Kein Wunder, dass er nie Gäste empfing; im Wohnzimmer stand seine große gusseiserne Druckerpresse. Seine zart gebaute Frau kehrte uns den Rücken zu und mühte sich an der Maschine ab, reinigte sie und bereitete alles vor. Druckertinte hat ihr eigenes Bouquet, verführerisch wie Galle, die mit verrottendem Wurzelwerk gemischt worden ist – ein öliger Sud aus Ruß, Terpentin und Walnussöl. Alle Flächen waren dem nötigen Zubehör vorbehalten. »Meine Frau erklärt dir alles«, erklärte Morande. »Eine Lage hat sie schon gesetzt. Ich bin müde und muss schlafen. Außerdem sorgt das für deine Unsterblichkeit, nicht meine.«

Ich behielt die Frage für mich, woher die Blutergüsse in ihrem Gesicht und das blaue Auge stammten. Sie war schlicht gekleidet, trug einen braunen Wollkittel, und ihr blondes Haar türmte sich auf dem kleinen Kopf; eine kleine, sehr hübsche Frau, ein Landeskind der Bretagne, das nicht wie eine Kuh aussah. Sie schien von unverfälschter Fröhlichkeit und wandte sich über die Schulter an mich, während sie mit zwei schweren Kugeln hantierte, aus denen sie die Tinte auf den Druckstöcken verteilte. »Man braucht Augenmaß, das ich mitbringe, um die Tinte gleichmäßig einzuwalzen, man braucht Fingerfertigkeit, die ich mitbringe, um den Pressdeckel aufzusetzen, und Körperkräfte, um den Pressschwengel zu bedienen. Die Kräfte habe ich nicht!« Sie zeigte mir, wo ich mich hinstellen musste, um den schweren Hebel zu betätigen.

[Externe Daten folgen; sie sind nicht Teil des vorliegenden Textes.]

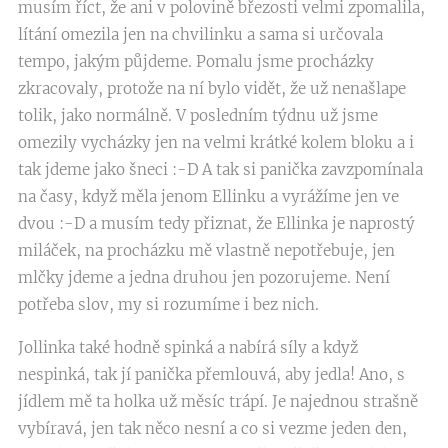
musím říct, že ani v polovině březosti velmi zpomalila,
lítání omezila jen na chvilinku a sama si určovala
tempo, jakým půjdeme. Pomalu jsme procházky
zkracovaly, protože na ní bylo vidět, že už nenašlape
tolik, jako normálně. V posledním týdnu už jsme
omezily vycházky jen na velmi krátké kolem bloku a i
tak jdeme jako šneci :-D A tak si panička zavzpomínala
na časy, když měla jenom Ellinku a vyrážíme jen ve
dvou :-D a musím tedy přiznat, že Ellinka je naprostý
miláček, na procházku mě vlastně nepotřebuje, jen
mlčky jdeme a jedna druhou jen pozorujeme. Není
potřeba slov, my si rozumíme i bez nich.
Jollinka také hodně spinká a nabírá síly a když
nespinká, tak jí panička přemlouvá, aby jedla! Ano, s
jídlem mě ta holka už měsíc trápí. Je najednou strašně
vybíravá, jen tak něco nesní a co si vezme jeden den,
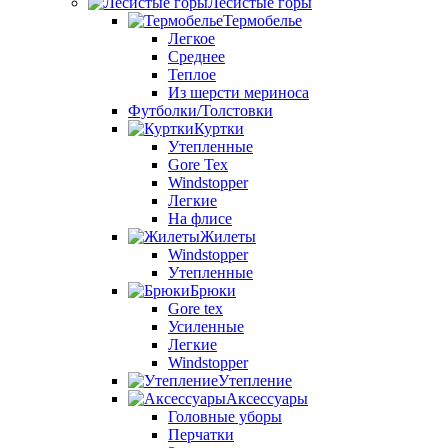
Лесистые горы
Термобелье
Легкое
Среднее
Теплое
Из шерсти мериноса
Футболки/Толстовки
Куртки
Утепленные
Gore Tex
Windstopper
Легкие
На флисе
Жилеты
Windstopper
Утепленные
Брюки
Gore tex
Усиленные
Легкие
Windstopper
Утепление
Аксессуары
Головные уборы
Перчатки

Danach blieb sie stumm und entzog sich stundenlang jedem Gespräch. Als wir fertig waren, dämmerte es, und meine Handflächen waren vom Pressschwengel geschunden. Sie erwies sich als ziemliche Draufgängerin, umarmte mich fest von hinten und meinte: »Na, das hat doch Spaß gemacht, oder?« Ein Baby fing an zu greinen, Kinder kreischten, und sie ließ mich los. Das Familienleben kann ein rauhes Gefängnis sein. Ich fragte Morande gar nicht erst, ob ich meinen Hausrock zurückhaben könne, da er darin ins Bett gegangen war und Rotwein auf ihm verschüttet hatte, und seine Frau berichtete, die Ärmel wären abgerissen.

Eine Woche später hatte Morande zehn Exemplare meines Dossiers nach Frankreich geschmuggelt, wo Hunderte sie einander weitergaben. Der erwähnte Zirkel der Zipfelhirne konnte die eigenen Namen lesen und tobte.

Ich hatte keine Geheimnisse vor Seiner Majestät und sandte ihm persönlich eines meiner eigenen Exemplare mit dem Vorschlag, Versailles könne meine Schulden übernehmen. Die Minister brüllten zwar im Chor, ich müsse auf der Stelle nach Versailles zurückkehren, aber ich war mir absolut sicher, dass ich wegen meiner geheimen Beziehung zum König Erfolg haben würde. Und weil Morande mir versichert hatte, die Strategie, andere durch Druckwerke zu beschämen, könne ihr Ziel nicht verfehlen.